■ WHAT YOU WILL DO ■
Only the lines from the one containing "This screenshot has height=2576, width=835." through the last line below should be written out, exactly and with both ends kept.

______________________________

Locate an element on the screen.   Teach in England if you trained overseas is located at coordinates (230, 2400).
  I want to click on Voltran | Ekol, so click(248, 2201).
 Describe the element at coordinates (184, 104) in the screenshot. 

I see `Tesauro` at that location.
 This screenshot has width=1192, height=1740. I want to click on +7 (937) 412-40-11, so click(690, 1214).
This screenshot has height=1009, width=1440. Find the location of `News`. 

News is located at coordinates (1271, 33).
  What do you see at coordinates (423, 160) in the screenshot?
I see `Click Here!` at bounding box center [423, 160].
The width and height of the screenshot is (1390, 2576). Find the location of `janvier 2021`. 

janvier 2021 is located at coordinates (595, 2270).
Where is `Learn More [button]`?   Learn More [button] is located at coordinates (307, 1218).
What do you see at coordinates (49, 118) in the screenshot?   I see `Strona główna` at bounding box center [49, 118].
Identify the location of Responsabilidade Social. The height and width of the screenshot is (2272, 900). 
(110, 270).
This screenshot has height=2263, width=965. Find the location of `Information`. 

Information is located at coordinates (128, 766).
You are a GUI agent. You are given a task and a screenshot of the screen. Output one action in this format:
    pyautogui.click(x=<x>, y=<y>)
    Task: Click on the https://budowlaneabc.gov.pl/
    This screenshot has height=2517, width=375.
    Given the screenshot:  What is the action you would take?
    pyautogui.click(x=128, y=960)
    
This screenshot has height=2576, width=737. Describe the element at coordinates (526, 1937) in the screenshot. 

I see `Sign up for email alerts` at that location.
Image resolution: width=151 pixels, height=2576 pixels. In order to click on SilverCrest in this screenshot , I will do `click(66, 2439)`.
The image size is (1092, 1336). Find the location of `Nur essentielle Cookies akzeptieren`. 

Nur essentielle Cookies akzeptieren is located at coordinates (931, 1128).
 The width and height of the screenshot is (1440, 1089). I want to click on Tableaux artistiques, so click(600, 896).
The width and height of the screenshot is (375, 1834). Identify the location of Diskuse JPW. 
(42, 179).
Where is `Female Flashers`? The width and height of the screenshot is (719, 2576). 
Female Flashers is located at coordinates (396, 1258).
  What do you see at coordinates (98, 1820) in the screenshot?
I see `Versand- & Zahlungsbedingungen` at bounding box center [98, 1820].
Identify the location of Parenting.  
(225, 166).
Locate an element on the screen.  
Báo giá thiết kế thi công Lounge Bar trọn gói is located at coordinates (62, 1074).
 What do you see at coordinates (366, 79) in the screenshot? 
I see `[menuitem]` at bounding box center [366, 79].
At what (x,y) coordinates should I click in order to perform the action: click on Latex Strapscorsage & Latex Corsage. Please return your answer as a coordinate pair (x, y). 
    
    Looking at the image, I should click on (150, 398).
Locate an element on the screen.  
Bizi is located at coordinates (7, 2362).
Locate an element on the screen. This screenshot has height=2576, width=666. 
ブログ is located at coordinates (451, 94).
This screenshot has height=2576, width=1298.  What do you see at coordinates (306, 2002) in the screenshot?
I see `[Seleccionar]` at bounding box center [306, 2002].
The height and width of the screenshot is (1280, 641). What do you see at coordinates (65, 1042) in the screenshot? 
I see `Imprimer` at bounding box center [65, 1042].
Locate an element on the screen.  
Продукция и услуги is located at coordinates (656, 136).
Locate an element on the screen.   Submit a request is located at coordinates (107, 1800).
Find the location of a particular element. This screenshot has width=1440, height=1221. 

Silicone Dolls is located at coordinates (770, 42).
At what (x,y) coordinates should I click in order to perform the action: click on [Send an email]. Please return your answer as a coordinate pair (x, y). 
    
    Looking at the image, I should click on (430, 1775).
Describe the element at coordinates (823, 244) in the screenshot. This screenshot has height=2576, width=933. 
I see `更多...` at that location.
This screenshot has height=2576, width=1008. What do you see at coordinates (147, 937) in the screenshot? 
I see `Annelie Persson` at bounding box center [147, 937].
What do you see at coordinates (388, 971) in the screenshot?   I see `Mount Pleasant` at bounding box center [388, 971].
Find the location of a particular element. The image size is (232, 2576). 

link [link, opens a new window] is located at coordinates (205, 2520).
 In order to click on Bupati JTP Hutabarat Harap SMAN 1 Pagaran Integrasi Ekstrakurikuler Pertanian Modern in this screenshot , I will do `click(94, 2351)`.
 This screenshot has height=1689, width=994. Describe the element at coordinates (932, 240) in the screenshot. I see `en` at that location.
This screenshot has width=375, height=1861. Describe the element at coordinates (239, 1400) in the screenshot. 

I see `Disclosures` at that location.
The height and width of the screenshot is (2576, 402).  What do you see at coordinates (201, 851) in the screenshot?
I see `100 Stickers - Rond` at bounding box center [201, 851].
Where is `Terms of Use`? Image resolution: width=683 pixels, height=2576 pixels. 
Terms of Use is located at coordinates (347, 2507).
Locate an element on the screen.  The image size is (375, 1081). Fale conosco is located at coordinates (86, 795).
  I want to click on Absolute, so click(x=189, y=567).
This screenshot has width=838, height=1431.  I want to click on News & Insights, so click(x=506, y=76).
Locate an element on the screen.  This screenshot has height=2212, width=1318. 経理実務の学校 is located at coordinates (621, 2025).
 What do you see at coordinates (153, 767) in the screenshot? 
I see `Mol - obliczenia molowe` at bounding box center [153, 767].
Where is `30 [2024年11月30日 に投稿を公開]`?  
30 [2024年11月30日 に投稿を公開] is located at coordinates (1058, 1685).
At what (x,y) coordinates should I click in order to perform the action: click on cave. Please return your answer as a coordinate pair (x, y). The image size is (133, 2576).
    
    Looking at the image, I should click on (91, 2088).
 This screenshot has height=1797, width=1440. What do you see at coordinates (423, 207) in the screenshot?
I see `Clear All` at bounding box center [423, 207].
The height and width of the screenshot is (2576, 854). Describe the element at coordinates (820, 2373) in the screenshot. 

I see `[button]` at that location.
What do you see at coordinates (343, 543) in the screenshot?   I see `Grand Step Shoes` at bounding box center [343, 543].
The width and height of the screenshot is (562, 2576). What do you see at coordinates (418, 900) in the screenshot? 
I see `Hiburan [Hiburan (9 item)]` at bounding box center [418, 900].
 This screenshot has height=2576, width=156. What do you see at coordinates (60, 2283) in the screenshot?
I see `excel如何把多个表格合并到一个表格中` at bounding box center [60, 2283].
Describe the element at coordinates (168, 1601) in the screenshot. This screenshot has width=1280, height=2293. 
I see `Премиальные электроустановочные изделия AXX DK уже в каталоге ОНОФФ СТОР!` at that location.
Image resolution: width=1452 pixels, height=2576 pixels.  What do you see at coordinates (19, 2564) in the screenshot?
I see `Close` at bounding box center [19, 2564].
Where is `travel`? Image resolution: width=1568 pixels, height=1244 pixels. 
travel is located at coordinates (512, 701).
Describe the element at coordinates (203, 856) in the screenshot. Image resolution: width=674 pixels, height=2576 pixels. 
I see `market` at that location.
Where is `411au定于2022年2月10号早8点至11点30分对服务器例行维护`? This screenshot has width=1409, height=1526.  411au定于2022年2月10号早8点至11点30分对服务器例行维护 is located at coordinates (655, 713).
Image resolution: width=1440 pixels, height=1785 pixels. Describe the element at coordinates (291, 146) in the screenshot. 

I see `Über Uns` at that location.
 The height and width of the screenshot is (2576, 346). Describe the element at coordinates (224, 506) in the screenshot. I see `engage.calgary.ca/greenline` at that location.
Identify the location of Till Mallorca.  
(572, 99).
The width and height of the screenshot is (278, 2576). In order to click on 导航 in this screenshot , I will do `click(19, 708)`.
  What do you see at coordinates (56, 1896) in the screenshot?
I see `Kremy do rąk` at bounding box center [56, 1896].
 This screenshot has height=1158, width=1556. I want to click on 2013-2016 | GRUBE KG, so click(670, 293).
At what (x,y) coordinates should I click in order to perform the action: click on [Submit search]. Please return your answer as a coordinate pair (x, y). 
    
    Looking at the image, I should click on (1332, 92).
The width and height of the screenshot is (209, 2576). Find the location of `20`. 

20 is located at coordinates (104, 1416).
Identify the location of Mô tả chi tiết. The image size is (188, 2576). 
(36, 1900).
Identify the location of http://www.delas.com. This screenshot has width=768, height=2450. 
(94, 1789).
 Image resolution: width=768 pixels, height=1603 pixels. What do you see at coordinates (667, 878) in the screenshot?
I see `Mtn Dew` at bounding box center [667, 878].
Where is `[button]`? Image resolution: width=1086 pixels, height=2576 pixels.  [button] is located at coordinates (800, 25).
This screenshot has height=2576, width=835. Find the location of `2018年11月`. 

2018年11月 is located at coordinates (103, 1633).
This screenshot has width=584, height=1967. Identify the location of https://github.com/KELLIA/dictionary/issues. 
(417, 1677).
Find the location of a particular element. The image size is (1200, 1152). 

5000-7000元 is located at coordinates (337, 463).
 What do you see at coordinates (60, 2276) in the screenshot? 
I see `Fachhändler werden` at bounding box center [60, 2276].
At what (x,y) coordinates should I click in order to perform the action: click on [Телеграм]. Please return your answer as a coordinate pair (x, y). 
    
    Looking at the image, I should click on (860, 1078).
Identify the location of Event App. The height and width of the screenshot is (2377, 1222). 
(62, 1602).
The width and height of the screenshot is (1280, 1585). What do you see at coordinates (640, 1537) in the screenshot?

______________________________

■ RESULT OF THIS TASK ■
This screenshot has height=2576, width=835. Find the location of `2018年11月`. 

2018年11月 is located at coordinates (103, 1633).
This screenshot has width=584, height=1967. Identify the location of https://github.com/KELLIA/dictionary/issues. 
(417, 1677).
Find the location of a particular element. The image size is (1200, 1152). 

5000-7000元 is located at coordinates (337, 463).
 What do you see at coordinates (60, 2276) in the screenshot? 
I see `Fachhändler werden` at bounding box center [60, 2276].
At what (x,y) coordinates should I click in order to perform the action: click on [Телеграм]. Please return your answer as a coordinate pair (x, y). 
    
    Looking at the image, I should click on (860, 1078).
Identify the location of Event App. The height and width of the screenshot is (2377, 1222). 
(62, 1602).
The width and height of the screenshot is (1280, 1585). What do you see at coordinates (640, 1537) in the screenshot?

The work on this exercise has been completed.